Tuesday, March 29, 2011

My Grandmotherly Ways

I am just going to throw it out there. I am a grandmother living in an almost 24 year old body. I have noticed since the school year started that I need more sleep. But now its just ridiculous. I get home after a full day of go go go and am ready for bed. 9:00 comes around and as soon as my head hits the pillow I'm out! I have achy joints, really now, I played sports but never had such an issue. The cold weather in Utah has done its work and I walk outside and my joints immediately tighten. I may die soon! While those have put a damper on my activity level nothing tops my memory loss. I really have lost my mind. Is early onset Alzheimer known to affect 24 yr olds? If not at least I can find solace in the fact I am the first, and will make medical history! Wonderful! I can't remember what I taught yesterday, I can't remember if I took my medicine...I plan my day in the morning and by the afternoon have completely forgotten what I was going to do. I am such a teacher, with post it notes all over my computer, my room, in books etc. to remind me of all that I have to do. I thought I had lost my SSN card, and funny that it took my mom who is 2000 miles away to help me find it. Ill cross my fingers my memory comes back soon and that summer comes fast. Spring break and warm weather will be good for more than one reason!

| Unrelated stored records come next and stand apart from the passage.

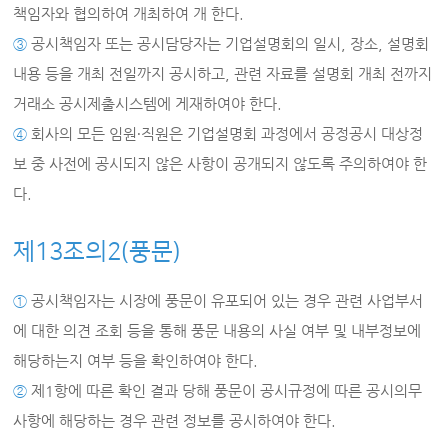
책임자와 협의하여 개최하여 개 한다.
③
공시책임자 또는 공시담당자는 기업설명회의 일시, 장소, 설명회
내용 등을 개최 전일까지 공시하고, 관련 자료를 설명회 개최 전까지
거래소 공시제출시스템에 게재하여야 한다.
④
회사의 모든 임원∙직원은 기업설명회 과정에서 공정공시 대상정
보 중 사전에 공시되지 않은 사항이 공개되지 않도록 주의하여야 한
다.
제13조의2(풍문)
①
공시책임자는 시장에 풍문이 유포되어 있는 경우 관련 사업부서
에 대한 의견 조회 등을 통해 풍문 내용의 사실 여부 및 내부정보에
해당하는지 여부 등을 확인하여야 한다.
②
제1항에 따른 확인 결과 당해 풍문이 공시규정에 따른 공시의무
사항에 해당하는 경우 관련 정보를 공시하여야 한다.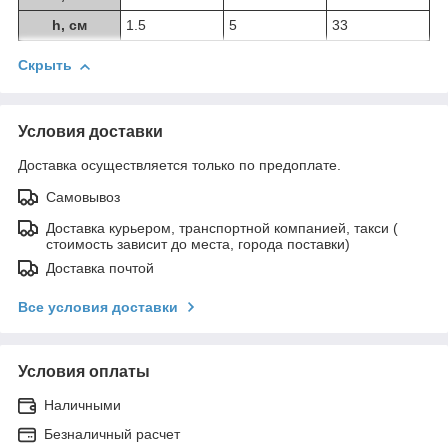
h, см
1.5
5
33
Скрыть
Условия доставки
Доставка осуществляется только по предоплате.
Самовывоз
Доставка курьером, транспортной компанией, такси (
стоимость зависит до места, города поставки)
Доставка почтой
Все условия доставки
Условия оплаты
Наличными
Безналичный расчет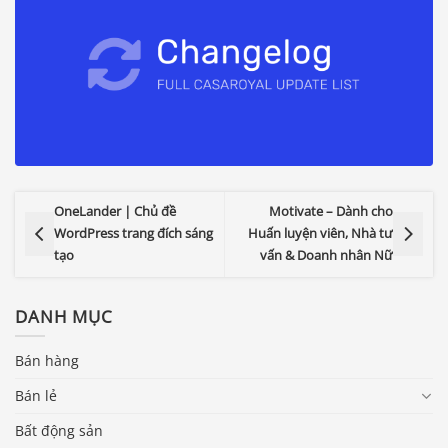
OneLander | Chủ đề
Motivate – Dành cho
WordPress trang đích sáng
Huấn luyện viên, Nhà tư
tạo
vấn & Doanh nhân Nữ
DANH MỤC
Bán hàng
Bán lẻ
Bất động sản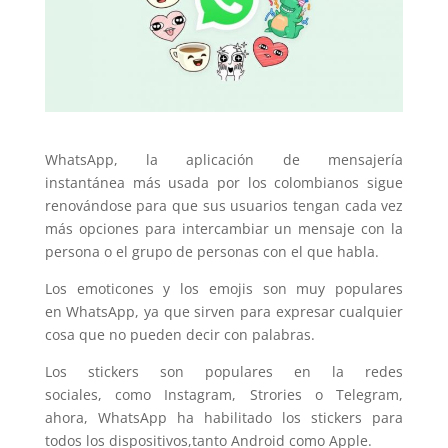
WhatsApp, la aplicación de mensajería
instantánea más usada por los colombianos sigue
renovándose para que sus usuarios tengan cada vez
más opciones para intercambiar un mensaje con la
persona o el grupo de personas con el que habla.
Los emoticones y los emojis son muy populares
en WhatsApp, ya que sirven para expresar cualquier
cosa que no pueden decir con palabras.
Los stickers son populares en la redes
sociales, como Instagram, Strories o Telegram,
ahora, WhatsApp ha habilitado los stickers para
todos los dispositivos,tanto Android como Apple.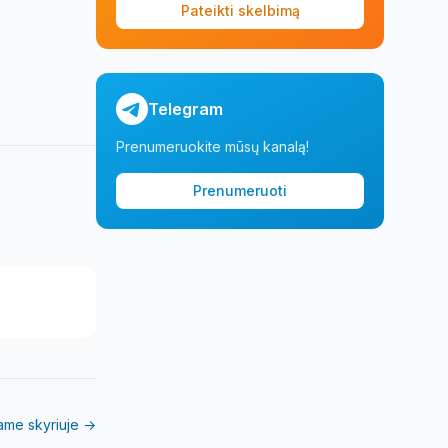
Pateikti skelbimą
Telegram
Prenumeruokite mūsų kanalą!
Prenumeruoti
iame skyriuje →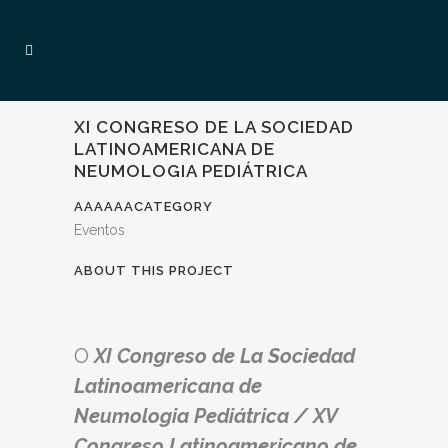
XI CONGRESO DE LA SOCIEDAD
LATINOAMERICANA DE
NEUMOLOGIA PEDIÁTRICA
AAAAAACATEGORY
Eventos
ABOUT THIS PROJECT
O
XI Congreso de La Sociedad
Latinoamericana de
Neumologia Pediátrica / XV
Congreso Latinoamericano de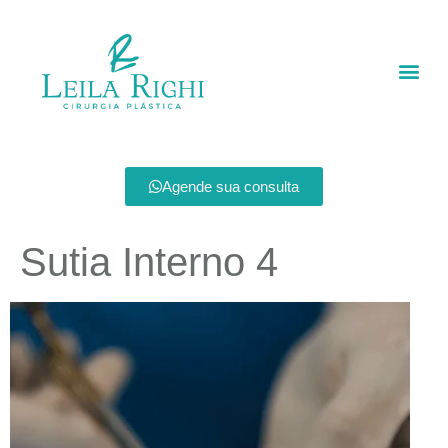
Agende sua consulta
Sutia Interno 4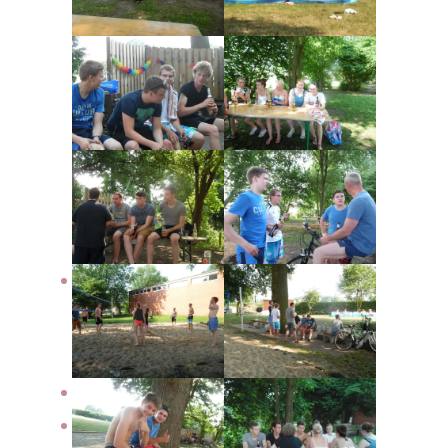
Termine
2026
Archiv
Bildergalerie
Der Verein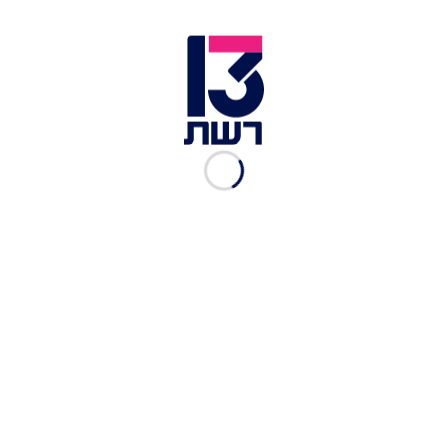
צופית גרנט בבני ברק | צילום: צופית גרנט ללא גבולות
בפרק של "צופית גרנט ללא גבולות", צופית יוצאת
בעקבות הילדים האבודים של בני ברק ומגלה שלצד
המשפחות שטרקו את הדלת בפני ילדיהן, גם העירייה
ומשרד הרווחה מפקירים אותם לגורלם. כל זאת לצד
הנתון המצמרר שאומר כי מאז התפרצות מגפת
הקורונה, המספרים של הנערים הנפלטים מבתיהם עלו
בצורה ניכרת. "כל יום 10 חדשים נושרים ונפלטים
מהבית", שיתף אחד מהנערים הנושרים.
במסעה המטלטל של צופית בבני ברק, היא פוגשת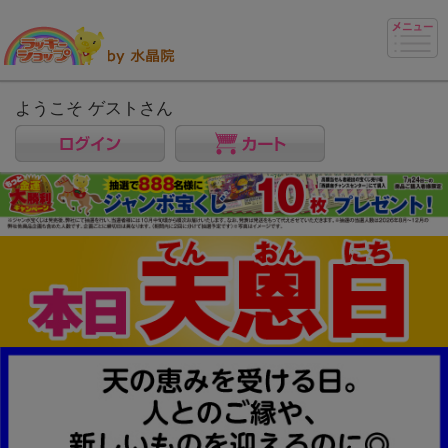
ようこそ ゲストさん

Thursday, February 10, 2011

Return from my Hiatus

So I haven't posted since August...horrible at this. School has been going well, well until this week that is. Every single day was a battle to get my kids to follow even the simplest of instructions. I feel like a broken record, repeating the same 5 words on a cycle, over and over. I reached the end of my rope today, we had a discussion and I may or may not have raised my voice. Ok, I did, I yelled, which is not me at all. I waited 5 minutes, calmed down and apologized to the class. I got through my whole talk, told them how I felt, we talked about what we could do to rectify the situation and all was good...until the lip quiver. (I have been cursed with my mothers emotional triggers and I cry during commercials.) Thanks to that curse I cried in front of my kids today. Its been quite the year for me. October 1st I threw up in front of my kids, later that month I fell off a desk, and then February 10th I cried. I am a stellar teacher.

On to other things, I hate being a grown up! Why I didn't listen when adults told me adulthood was not easy I'll never know. As a teen my parents made all my appointments, eye doctor, dentist, and so on. My dad took care of all the insurance claims, the filing and reimbursements, taxes, state and federal. Now I'm on my own, making my own appointments, dealing with prescriptions, insurance claims, and all on my own. $200 at the pharmacy(I am a walking pharmacy!), $100 at the dentist, $200+ for new frames and lenses, life is expensive. So much responsibility, not worth it! One thing I am grateful for, my dad still helps with the taxes! I am glad to be in a new phase of life, its fun, and things are interesting but there are days I'd love to go back. Wouldn't that just be so much easier!

But then again, going back is not an option. So follow up question, then, what's next? Who knows, but I sure hope its good!